CPA-RAG:Covert Poisoning Attacks on Retrieval-Augmented Generation in Large Language Models (2505.19864v1)

Abstract: Retrieval-Augmented Generation (RAG) enhances LLMs by incorporating external knowledge, but its openness introduces vulnerabilities that can be exploited by poisoning attacks. Existing poisoning methods for RAG systems have limitations, such as poor generalization and lack of fluency in adversarial texts. In this paper, we propose CPA-RAG, a black-box adversarial framework that generates query-relevant texts capable of manipulating the retrieval process to induce target answers. The proposed method integrates prompt-based text generation, cross-guided optimization through multiple LLMs, and retriever-based scoring to construct high-quality adversarial samples. We conduct extensive experiments across multiple datasets and LLMs to evaluate its effectiveness. Results show that the framework achieves over 90\% attack success when the top-k retrieval setting is 5, matching white-box performance, and maintains a consistent advantage of approximately 5 percentage points across different top-k values.
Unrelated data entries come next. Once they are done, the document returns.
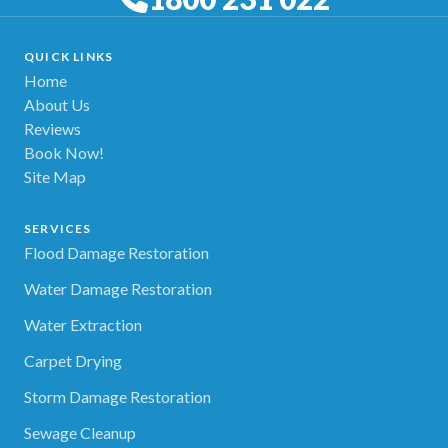
QUICK LINKS
Home
About Us
Reviews
Book Now!
Site Map
SERVICES
Flood Damage Restoration
Water Damage Restoration
Water Extraction
Carpet Drying
Storm Damage Restoration
Sewage Cleanup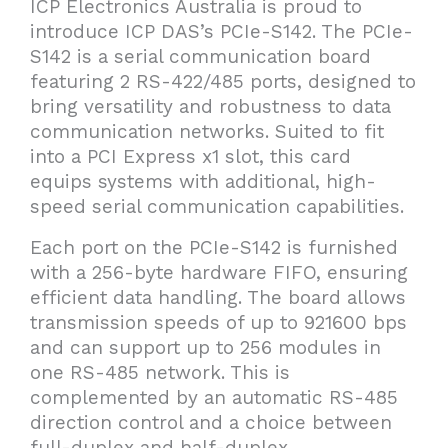
ICP Electronics Australia is proud to
introduce ICP DAS’s PCIe-S142. The PCIe-
S142 is a serial communication board
featuring 2 RS-422/485 ports, designed to
bring versatility and robustness to data
communication networks. Suited to fit
into a PCI Express x1 slot, this card
equips systems with additional, high-
speed serial communication capabilities.
Each port on the PCIe-S142 is furnished
with a 256-byte hardware FIFO, ensuring
efficient data handling. The board allows
transmission speeds of up to 921600 bps
and can support up to 256 modules in
one RS-485 network. This is
complemented by an automatic RS-485
direction control and a choice between
full-duplex and half-duplex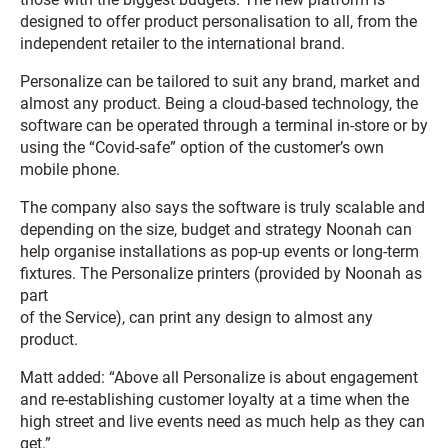
designed to offer product personalisation to all, from the
independent retailer to the international brand.
Personalize can be tailored to suit any brand, market and
almost any product. Being a cloud-based technology, the
software can be operated through a terminal in-store or by
using the “Covid-safe” option of the customer’s own
mobile phone.
The company also says the software is truly scalable and
depending on the size, budget and strategy Noonah can
help organise installations as pop-up events or long-term
fixtures. The Personalize printers (provided by Noonah as
part
of the Service), can print any design to almost any
product.
Matt added: “Above all Personalize is about engagement
and re-establishing customer loyalty at a time when the
high street and live events need as much help as they can
get.”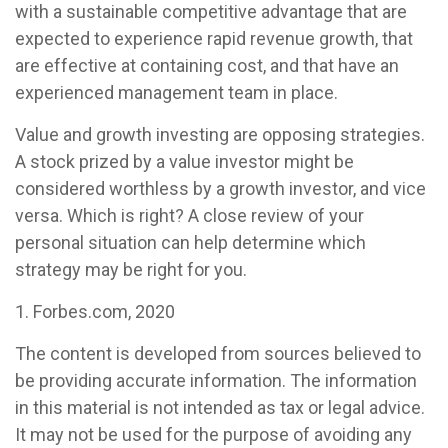
with a sustainable competitive advantage that are
expected to experience rapid revenue growth, that
are effective at containing cost, and that have an
experienced management team in place.
Value and growth investing are opposing strategies.
A stock prized by a value investor might be
considered worthless by a growth investor, and vice
versa. Which is right? A close review of your
personal situation can help determine which
strategy may be right for you.
1. Forbes.com, 2020
The content is developed from sources believed to
be providing accurate information. The information
in this material is not intended as tax or legal advice.
It may not be used for the purpose of avoiding any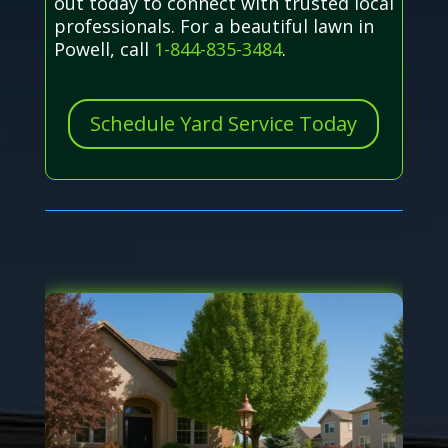
out today to connect with trusted local
professionals. For a beautiful lawn in
Powell, call
1-844-835-3484
.
Schedule Yard Service Today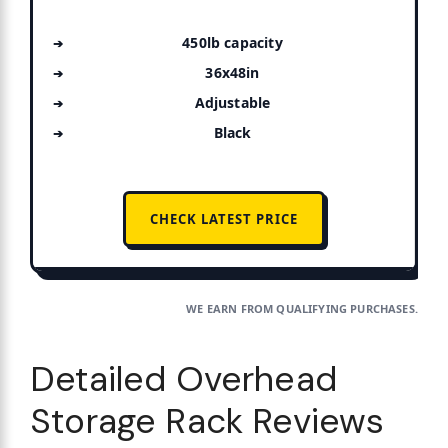
450lb capacity
36x48in
Adjustable
Black
CHECK LATEST PRICE
WE EARN FROM QUALIFYING PURCHASES.
Detailed Overhead
Storage Rack Reviews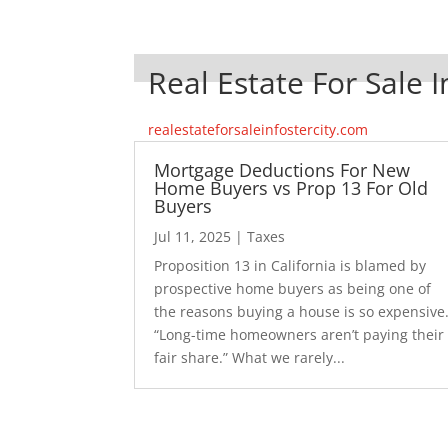
Real Estate For Sale I
realestateforsaleinfostercity.com
Mortgage Deductions For New
Home Buyers vs Prop 13 For Old
Buyers
Jul 11, 2025
|
Taxes
Proposition 13 in California is blamed by
prospective home buyers as being one of
the reasons buying a house is so expensive
“Long-time homeowners aren’t paying their
fair share.” What we rarely...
It also outperforms existing black-box baselines by 14.5 percentage points under various defense strategies. Furthermore, our method successfully compromises a commercial RAG system deployed on Alibaba's BaiLian platform, demonstrating its practical threat in real-world applications. These findings underscore the need for more robust and secure RAG frameworks to defend against poisoning attacks.